• [Directions]
Tell me how many lines in the data include "PAREX", and keep the reply to that number.

(Extracted records begins)

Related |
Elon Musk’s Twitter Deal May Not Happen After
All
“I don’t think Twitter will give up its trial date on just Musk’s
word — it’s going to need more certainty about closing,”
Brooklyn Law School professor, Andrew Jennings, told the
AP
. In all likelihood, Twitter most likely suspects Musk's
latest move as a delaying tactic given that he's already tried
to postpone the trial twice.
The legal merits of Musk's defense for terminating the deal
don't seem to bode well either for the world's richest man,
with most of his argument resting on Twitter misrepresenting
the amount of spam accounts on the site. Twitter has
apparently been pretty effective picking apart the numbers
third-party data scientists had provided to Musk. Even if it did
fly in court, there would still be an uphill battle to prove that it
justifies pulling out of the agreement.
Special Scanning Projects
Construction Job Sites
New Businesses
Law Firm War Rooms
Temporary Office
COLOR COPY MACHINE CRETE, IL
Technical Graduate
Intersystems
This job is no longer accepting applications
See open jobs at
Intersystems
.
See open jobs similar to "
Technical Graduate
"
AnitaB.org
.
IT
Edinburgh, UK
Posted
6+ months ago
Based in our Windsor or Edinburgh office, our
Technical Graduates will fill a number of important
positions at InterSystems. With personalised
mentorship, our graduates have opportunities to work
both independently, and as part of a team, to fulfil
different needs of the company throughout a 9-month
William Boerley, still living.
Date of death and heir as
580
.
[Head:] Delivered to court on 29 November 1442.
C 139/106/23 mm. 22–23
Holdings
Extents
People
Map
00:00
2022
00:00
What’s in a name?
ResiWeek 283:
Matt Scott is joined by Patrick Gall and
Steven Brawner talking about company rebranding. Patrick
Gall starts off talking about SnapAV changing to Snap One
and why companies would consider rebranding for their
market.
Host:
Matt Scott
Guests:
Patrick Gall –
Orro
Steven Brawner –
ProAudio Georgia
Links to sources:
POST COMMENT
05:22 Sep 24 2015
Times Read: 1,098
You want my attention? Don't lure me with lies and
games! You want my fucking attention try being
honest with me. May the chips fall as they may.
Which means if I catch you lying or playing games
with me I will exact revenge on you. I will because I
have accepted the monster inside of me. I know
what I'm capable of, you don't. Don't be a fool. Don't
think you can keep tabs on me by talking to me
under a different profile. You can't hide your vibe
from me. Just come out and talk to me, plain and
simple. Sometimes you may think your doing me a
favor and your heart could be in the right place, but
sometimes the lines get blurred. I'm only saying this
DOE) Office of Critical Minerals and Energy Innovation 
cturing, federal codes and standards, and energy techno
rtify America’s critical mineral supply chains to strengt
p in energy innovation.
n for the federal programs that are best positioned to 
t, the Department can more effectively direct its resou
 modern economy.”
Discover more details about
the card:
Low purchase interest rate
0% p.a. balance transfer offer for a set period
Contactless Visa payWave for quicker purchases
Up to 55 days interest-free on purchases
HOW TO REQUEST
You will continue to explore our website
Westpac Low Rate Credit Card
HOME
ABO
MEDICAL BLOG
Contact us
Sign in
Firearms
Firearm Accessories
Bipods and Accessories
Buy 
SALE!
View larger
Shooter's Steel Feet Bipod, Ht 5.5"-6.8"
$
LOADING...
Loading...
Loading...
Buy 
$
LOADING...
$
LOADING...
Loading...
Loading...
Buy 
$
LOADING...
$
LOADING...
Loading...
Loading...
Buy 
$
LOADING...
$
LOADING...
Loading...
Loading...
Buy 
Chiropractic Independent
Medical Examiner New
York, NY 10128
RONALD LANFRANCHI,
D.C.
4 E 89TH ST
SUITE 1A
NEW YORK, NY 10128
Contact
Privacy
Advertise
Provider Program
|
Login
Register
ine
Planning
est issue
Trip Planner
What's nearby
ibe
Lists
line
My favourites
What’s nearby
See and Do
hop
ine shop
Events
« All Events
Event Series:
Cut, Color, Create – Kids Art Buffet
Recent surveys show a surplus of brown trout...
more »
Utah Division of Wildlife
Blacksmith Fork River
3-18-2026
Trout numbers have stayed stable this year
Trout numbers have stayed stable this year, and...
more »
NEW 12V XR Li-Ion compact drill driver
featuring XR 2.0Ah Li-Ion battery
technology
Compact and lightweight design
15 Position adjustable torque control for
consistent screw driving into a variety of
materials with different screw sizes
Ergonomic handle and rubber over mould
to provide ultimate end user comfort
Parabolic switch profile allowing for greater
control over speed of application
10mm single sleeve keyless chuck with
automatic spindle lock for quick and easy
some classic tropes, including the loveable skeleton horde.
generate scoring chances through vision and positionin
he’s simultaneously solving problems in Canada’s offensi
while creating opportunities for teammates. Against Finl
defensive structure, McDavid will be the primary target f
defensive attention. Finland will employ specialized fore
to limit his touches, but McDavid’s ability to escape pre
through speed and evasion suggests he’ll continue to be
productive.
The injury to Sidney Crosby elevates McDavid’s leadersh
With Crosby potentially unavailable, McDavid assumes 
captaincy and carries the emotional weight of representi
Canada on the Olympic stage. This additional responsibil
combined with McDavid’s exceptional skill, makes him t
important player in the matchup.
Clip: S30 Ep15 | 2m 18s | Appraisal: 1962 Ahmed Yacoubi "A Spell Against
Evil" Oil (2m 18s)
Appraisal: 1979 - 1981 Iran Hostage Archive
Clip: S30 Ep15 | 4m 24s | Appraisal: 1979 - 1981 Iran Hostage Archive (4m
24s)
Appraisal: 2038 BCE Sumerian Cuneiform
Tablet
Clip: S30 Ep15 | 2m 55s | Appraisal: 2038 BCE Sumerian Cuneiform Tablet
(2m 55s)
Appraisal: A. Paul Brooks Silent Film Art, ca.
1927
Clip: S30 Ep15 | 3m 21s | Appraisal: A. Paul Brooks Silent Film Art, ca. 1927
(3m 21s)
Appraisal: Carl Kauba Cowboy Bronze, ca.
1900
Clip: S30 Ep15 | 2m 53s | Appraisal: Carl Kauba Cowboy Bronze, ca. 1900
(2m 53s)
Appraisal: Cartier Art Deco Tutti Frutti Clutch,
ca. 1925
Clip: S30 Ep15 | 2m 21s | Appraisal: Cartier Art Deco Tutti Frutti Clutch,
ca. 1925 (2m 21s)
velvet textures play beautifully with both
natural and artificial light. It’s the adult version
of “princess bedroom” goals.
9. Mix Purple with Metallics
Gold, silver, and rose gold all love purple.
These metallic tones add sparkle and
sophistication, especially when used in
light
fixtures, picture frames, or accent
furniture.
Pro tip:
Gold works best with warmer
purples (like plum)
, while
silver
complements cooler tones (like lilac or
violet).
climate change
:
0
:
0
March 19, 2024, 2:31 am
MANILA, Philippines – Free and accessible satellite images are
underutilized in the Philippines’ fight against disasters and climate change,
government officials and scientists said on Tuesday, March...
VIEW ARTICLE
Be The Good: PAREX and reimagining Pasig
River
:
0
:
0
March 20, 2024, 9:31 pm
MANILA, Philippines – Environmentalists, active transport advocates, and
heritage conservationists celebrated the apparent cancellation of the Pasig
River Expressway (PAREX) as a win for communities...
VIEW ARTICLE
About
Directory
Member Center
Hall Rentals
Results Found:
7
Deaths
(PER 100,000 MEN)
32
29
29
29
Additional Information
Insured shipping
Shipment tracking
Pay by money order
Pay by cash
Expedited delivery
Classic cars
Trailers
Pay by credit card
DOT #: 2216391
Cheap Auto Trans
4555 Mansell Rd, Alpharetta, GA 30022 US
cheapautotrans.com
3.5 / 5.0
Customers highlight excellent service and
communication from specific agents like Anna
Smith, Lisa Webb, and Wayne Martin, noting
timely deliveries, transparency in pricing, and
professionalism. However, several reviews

(Extracted records ends)

• [Exercise answer]
2